Work on a Willy-Wonka-style, sideways-moving elevator is underway at German powerhouse ThyssenKrupp. The elevator will utilize Maglev, the same technology responsible for Shanghai’s Transrapid train, and may reduce buildings’ elevator footprint by up to 50%. Trials will begin in 2016.
In other words, the MULTI presents a cable-free opportunity for architects to pursue their wildest dreams for urban skyscrapers. Take a look at ThyssenKrupp’s promo video:
According to a ThyssenKrupp executive, “Per year, New York City office workers spend a cumulative amount of 16.6 years waiting for elevators, and 5.9 years in the elevators. This data provides how imperative it is to increase the availability of elevators.” With the MULTI, ThyssenKrupp promises these office workers will never wait longer than 30 seconds for an elevator car’s arrival.
The company compares the use of one-cabin elevator shafts to a one-car railway systems—i.e. if only one Acela ran between Washington and Boston. ThyssenKrupp considers this system patently obsolete, and sees innovation in elevator technology as a catalyst for more efficient and avant-garde urbanization (think Jigsaw-style skyscrapers and perfected towers of Pisa).
The planned test site for the MULTI is a 300-meter-high tower in Rottweil, Germany. The building is being constructed exclusively for ThyssenKrupp’s experimentation, and will be converted later into Germany’s highest viewing tower.
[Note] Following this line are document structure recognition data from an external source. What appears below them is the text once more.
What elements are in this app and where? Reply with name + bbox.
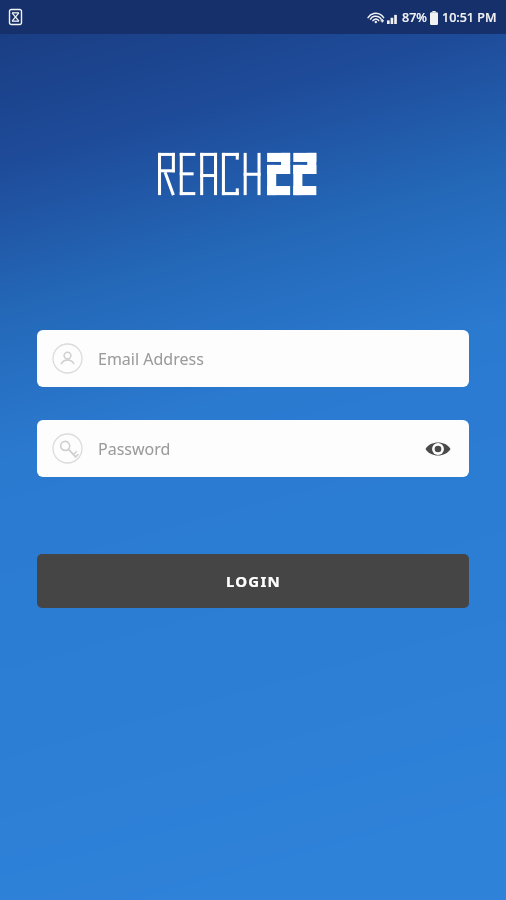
staticText: 87% bbox=[402, 9, 427, 26]
button[interactable]: Password bbox=[37, 420, 469, 477]
staticText: 10:51 PM bbox=[442, 9, 497, 26]
staticText: Password bbox=[98, 438, 421, 460]
button[interactable]: Email Address bbox=[37, 330, 469, 387]
staticText: LOGIN bbox=[226, 571, 281, 591]
staticText: Email Address bbox=[98, 348, 204, 370]
button[interactable]: Show password bbox=[421, 432, 455, 466]
button[interactable]: LOGIN bbox=[37, 554, 469, 608]
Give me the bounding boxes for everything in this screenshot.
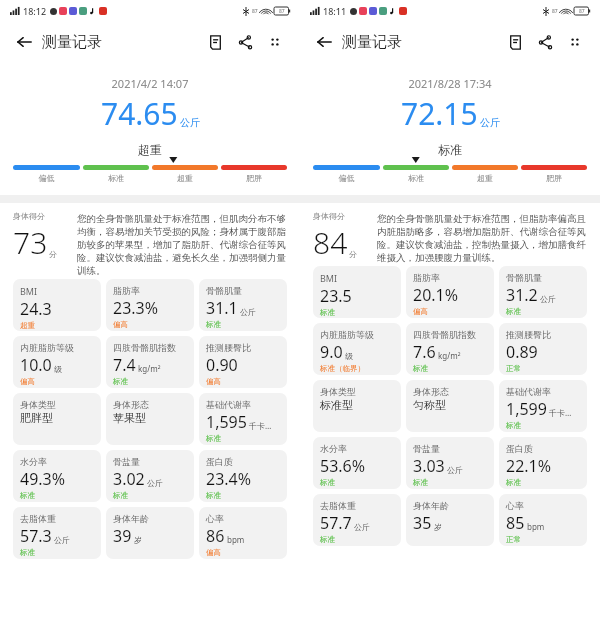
staticText: 57.7 <box>320 512 352 534</box>
staticText: 肥胖 <box>521 173 587 183</box>
button[interactable]: Back <box>10 28 38 56</box>
staticText: 身体类型 <box>320 386 356 397</box>
button[interactable]: 心率 <box>499 494 587 546</box>
staticText: 7.4 <box>113 354 136 376</box>
staticText: 公斤 <box>54 535 70 545</box>
button[interactable]: 身体类型 <box>313 380 401 432</box>
staticText: 苹果型 <box>113 411 146 425</box>
staticText: 87 <box>552 8 558 15</box>
button[interactable]: 基础代谢率 <box>499 380 587 432</box>
button[interactable]: 蛋白质 <box>199 450 287 502</box>
button[interactable]: More options <box>560 27 590 57</box>
staticText: 骨盐量 <box>413 443 440 454</box>
staticText: 超重 <box>152 173 218 183</box>
staticText: 公斤 <box>147 478 163 488</box>
button[interactable]: 四肢骨骼肌指数 <box>406 323 494 375</box>
staticText: 推测腰臀比 <box>506 329 551 340</box>
staticText: 18:12 <box>23 5 47 17</box>
staticText: 57.3 <box>20 525 52 547</box>
button[interactable]: BMI <box>13 279 101 331</box>
staticText: 1,599 <box>506 398 547 420</box>
staticText: 73 <box>13 222 48 263</box>
button[interactable]: 身体年龄 <box>406 494 494 546</box>
staticText: 74.65 <box>101 93 178 134</box>
button[interactable]: 身体年龄 <box>106 507 194 559</box>
staticText: 内脏脂肪等级 <box>20 342 74 353</box>
staticText: 标准 <box>300 142 600 157</box>
staticText: 标准 <box>113 491 128 500</box>
staticText: 内脏脂肪等级 <box>320 329 374 340</box>
staticText: 肥胖型 <box>20 411 53 425</box>
button[interactable]: Records <box>200 27 230 57</box>
button[interactable]: 推测腰臀比 <box>499 323 587 375</box>
staticText: 分 <box>349 249 357 259</box>
staticText: 四肢骨骼肌指数 <box>413 329 476 340</box>
staticText: 测量记录 <box>342 33 402 52</box>
button[interactable]: 身体形态 <box>406 380 494 432</box>
staticText: 标准 <box>20 548 35 557</box>
button[interactable]: Share <box>230 27 260 57</box>
staticText: 身体得分 <box>13 211 45 221</box>
staticText: 超重 <box>452 173 518 183</box>
button[interactable]: 身体形态 <box>106 393 194 445</box>
staticText: 标准（临界） <box>320 364 365 373</box>
staticText: 85 <box>506 512 525 534</box>
staticText: 基础代谢率 <box>206 399 251 410</box>
staticText: 标准 <box>413 364 428 373</box>
button[interactable]: 去脂体重 <box>313 494 401 546</box>
button[interactable]: 蛋白质 <box>499 437 587 489</box>
staticText: 身体形态 <box>113 399 149 410</box>
staticText: 骨骼肌量 <box>506 272 542 283</box>
staticText: 水分率 <box>20 456 47 467</box>
button[interactable]: 骨盐量 <box>406 437 494 489</box>
button[interactable]: 推测腰臀比 <box>199 336 287 388</box>
staticText: 9.0 <box>320 341 343 363</box>
staticText: 公斤 <box>480 116 500 129</box>
staticText: 1,595 <box>206 411 247 433</box>
staticText: 标准 <box>383 173 449 183</box>
staticText: 推测腰臀比 <box>206 342 251 353</box>
staticText: 87 <box>252 8 258 15</box>
button[interactable]: Share <box>530 27 560 57</box>
button[interactable]: 内脏脂肪等级 <box>13 336 101 388</box>
button[interactable]: 水分率 <box>313 437 401 489</box>
button[interactable]: 四肢骨骼肌指数 <box>106 336 194 388</box>
staticText: 3.02 <box>113 468 145 490</box>
staticText: 偏高 <box>113 320 128 329</box>
staticText: 正常 <box>506 364 521 373</box>
staticText: 标准 <box>113 377 128 386</box>
button[interactable]: 脂肪率 <box>406 266 494 318</box>
staticText: 偏高 <box>206 548 221 557</box>
staticText: 肥胖 <box>221 173 287 183</box>
button[interactable]: Back <box>310 28 338 56</box>
staticText: 测量记录 <box>42 33 102 52</box>
staticText: 标准 <box>320 308 335 317</box>
button[interactable]: 脂肪率 <box>106 279 194 331</box>
staticText: 身体年龄 <box>413 500 449 511</box>
staticText: 23.5 <box>320 285 352 307</box>
button[interactable]: 骨骼肌量 <box>199 279 287 331</box>
staticText: 31.2 <box>506 284 538 306</box>
button[interactable]: 骨盐量 <box>106 450 194 502</box>
staticText: 身体形态 <box>413 386 449 397</box>
staticText: BMI <box>320 272 338 284</box>
button[interactable]: 水分率 <box>13 450 101 502</box>
staticText: 心率 <box>206 513 224 524</box>
staticText: 基础代谢率 <box>506 386 551 397</box>
button[interactable]: More options <box>260 27 290 57</box>
button[interactable]: 去脂体重 <box>13 507 101 559</box>
staticText: 3.03 <box>413 455 445 477</box>
staticText: 标准 <box>320 478 335 487</box>
button[interactable]: 身体类型 <box>13 393 101 445</box>
button[interactable]: 内脏脂肪等级 <box>313 323 401 375</box>
button[interactable]: 心率 <box>199 507 287 559</box>
staticText: 超重 <box>20 321 35 330</box>
staticText: 去脂体重 <box>320 500 356 511</box>
button[interactable]: BMI <box>313 266 401 318</box>
staticText: 骨盐量 <box>113 456 140 467</box>
staticText: 标准 <box>20 491 35 500</box>
button[interactable]: 骨骼肌量 <box>499 266 587 318</box>
button[interactable]: 基础代谢率 <box>199 393 287 445</box>
button[interactable]: Records <box>500 27 530 57</box>
staticText: 2021/4/2 14:07 <box>0 76 300 91</box>
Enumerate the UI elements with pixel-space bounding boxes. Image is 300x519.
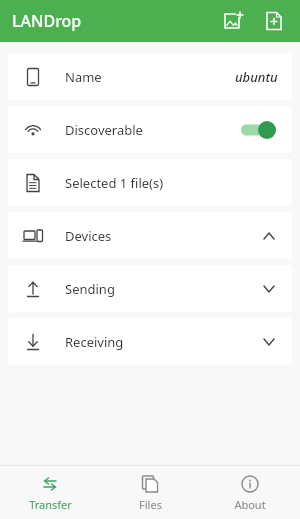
button[interactable]: Add file (254, 1, 294, 41)
button[interactable]: Files (100, 467, 200, 519)
staticText: Sending (65, 280, 260, 298)
staticText: Discoverable (65, 121, 238, 139)
staticText: Selected 1 file(s) (65, 174, 278, 192)
button[interactable]: Discoverable (8, 106, 292, 153)
staticText: Name (65, 68, 235, 86)
button[interactable]: About (200, 467, 300, 519)
staticText: Devices (65, 227, 260, 245)
button[interactable]: Transfer (0, 467, 100, 519)
button[interactable]: Receiving (8, 318, 292, 365)
button[interactable]: Add image (214, 1, 254, 41)
staticText: ubuntu (235, 68, 278, 86)
staticText: About (234, 497, 266, 512)
button[interactable]: Selected 1 file(s) (8, 159, 292, 206)
staticText: Transfer (29, 497, 72, 512)
staticText: Receiving (65, 333, 260, 351)
button[interactable]: Name (8, 53, 292, 100)
staticText: Files (139, 497, 162, 512)
button[interactable]: Devices (8, 212, 292, 259)
button[interactable]: Sending (8, 265, 292, 312)
staticText: LANDrop (12, 10, 82, 32)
Should the elevator succeed, the effect will be less dumbwaiter and more metro system, with cars running along loops rather than in lines. The new shafts will be significantly smaller than the ones currently required by cable-strung elevators, but may accommodate twice the number of passengers. ThyssenKrupp calls the MULTI will be the most significant innovation in elevator technology since its invention in 1854. The claim is a bit of a stretch—elevators have been around in some capacity since 236 BC and a steam-powered version debuted in 1823—but the MULTI will be a marvel nonetheless.